The records: Begin

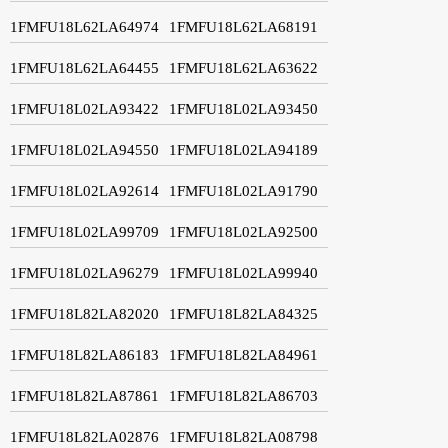
1FMFU18L62LA64974
1FMFU18L62LA68191
1FMFU18L62LA64455
1FMFU18L62LA63622
1FMFU18L02LA93422
1FMFU18L02LA93450
1FMFU18L02LA94550
1FMFU18L02LA94189
1FMFU18L02LA92614
1FMFU18L02LA91790
1FMFU18L02LA99709
1FMFU18L02LA92500
1FMFU18L02LA96279
1FMFU18L02LA99940
1FMFU18L82LA82020
1FMFU18L82LA84325
1FMFU18L82LA86183
1FMFU18L82LA84961
1FMFU18L82LA87861
1FMFU18L82LA86703
1FMFU18L82LA02876
1FMFU18L82LA08798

The records: End

Your instructions:
Starting with the line that contains "1FMFU18L82LA84961", print every line through the end of the entries above exactly as written, both boundary lines included, and nothing else.

Reply:
1FMFU18L82LA84961
1FMFU18L82LA87861
1FMFU18L82LA86703
1FMFU18L82LA02876
1FMFU18L82LA08798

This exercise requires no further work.